Apple and Samsung each reported record first-quarter results last week and according to research conducted by one analyst, the companies combined to account for all mobile industry profits last quarter. Apple last week reported $11.6 billion in profit on $39.2 billion in sales, both second fiscal quarter records for Apple, and Samsung managed a best-ever profit of $4.5 billion in the same quarter, $3.9 billion of which came from its IT & Mobile Communications business. Read on for more.
According to Raymond James analyst Tavis McCourt, Apple accounted for a staggering 80% of all mobile industry profits last quarter and Samsung was responsible for the remaining 20%. The two companies also combined to take in about 74% of the handset industry’s revenue, McCourt said.
“It is getting increasingly hard to understand where the rest of the device vendors will get the capital to fund necessary R&D and sales and marketing investments to continue to compete with Apple and Samsung,” the analyst wrote in a recent note to investors.

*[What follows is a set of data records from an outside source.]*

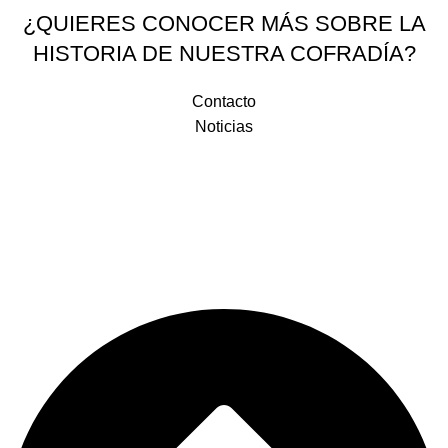
¿QUIERES CONOCER MÁS SOBRE LA
HISTORIA DE NUESTRA COFRADÍA?
Contacto
Noticias
Plaza de la Religiosa Filipense Dolores Márquez 1, 29007 Málaga
+34 952 281 648
+34 683 531 993
correo@doloresdelpuente.es
Legal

“With essentially all of the other hardware vendors besides Apple and Samsung struggling to find profits to reinvest into R&D, Microsoft and Google have to be wondering who their hardware partners will ultimately be,” McCourt continued. “Neither wants to be in a position where they have to take on more of the R&D burden, and neither want to have to initiate bidding wars to give Samsung an incentive to focus on its platform. Our assumption is that both Huaweii and ZTE will be courted heavily over the next few quarters by both Microsoft and Google as they look to strengthen their stable of sustainable hardware partners.”
UBS analyst Maynard Um previously estimated that Samsung and Apple would combine to account of 90% of all smartphone profits in 2012.